The COVID-19 pandemic has continued to abate just about everywhere in the world – except China, where the government is sticking vehemently to its zero-COVID strategy, even if that means occasionally putting the brakes on the country’s economic expansion. The war in Ukraine is now the primary worry for investors and economic agents. The crisis could prolong the disruptions already handicapping supply chains and maintain the upward pressure on commodity prices – dampening any hopes of a swift return to normal inflation levels. It now looks like inflation will remain high for longer than expected in most countries, with a wage-price spiral possibly being triggered in places with tight labour markets. The United States is one such place – wages have been rising there for several quarters.
Persistent inflation has prompted central banks to start scaling back the emergency stimulus measures introduced at the start of the pandemic.

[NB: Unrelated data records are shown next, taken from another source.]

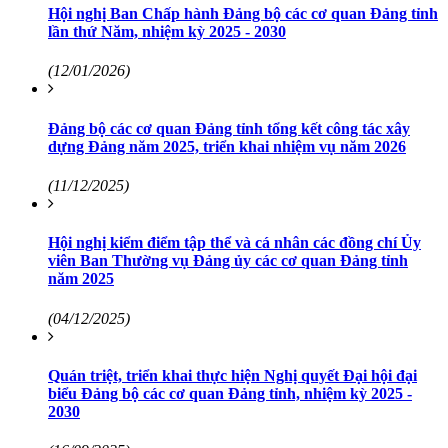
Hội nghị Ban Chấp hành Đảng bộ các cơ quan Đảng tỉnh
lần thứ Năm, nhiệm kỳ 2025 - 2030
(12/01/2026)
Đảng bộ các cơ quan Đảng tỉnh tổng kết công tác xây
dựng Đảng năm 2025, triển khai nhiệm vụ năm 2026
(11/12/2025)
Hội nghị kiểm điểm tập thể và cá nhân các đồng chí Ủy
viên Ban Thường vụ Đảng ủy các cơ quan Đảng tỉnh
năm 2025
(04/12/2025)
Quán triệt, triển khai thực hiện Nghị quyết Đại hội đại
biểu Đảng bộ các cơ quan Đảng tỉnh, nhiệm kỳ 2025 -
2030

The US Federal Reserve, for example, has already begun raising its policy rate – although it clearly waited too long to start tackling inflation, as consumer prices are climbing at their fastest pace in nearly 50 years. The Fed and other central banks are leaving it up to governments to “do whatever it takes”. Some political leaders, particularly in Europe, will probably let their budget deficits expand in order to protect low-income households from higher fuel prices. Europe is the region where the economy is the most under threat – especially if the war in Ukraine interrupts its supply of natural gas, which is essential to keeping the continent’s factories running. The US is located much further away from the conflict and should therefore be better able to withstand the geopolitical uncertainty.
We believe a conservative portfolio allocation is the most appropriate in the current climate. We have therefore shifted our equity weighting to neutral in recent weeks and are maintaining cash holdings so that we can seize opportunities as they arise – especially in the event of a military de-escalation between Russia and Ukraine. In the meantime, alternative investments continue to provide effective protection against market swings. That’s also true for commodities, where we still suggest holding a diversified portfolio composed of industrial metals, gold and energy products. In addition, firm commodity prices could bolster the currencies of certain exporting countries. In addition to the Norwegian krone, which we have overweighted for several months now, we are bullish on the Australian dollar, which is delivering above-average bond yields. Among the major currencies, the US dollar stands to be buoyed by the monetary tightening expected from the Fed in the coming months, while the Japanese yen could depreciate further due to the Bank of Japan’s wait-and-see approach.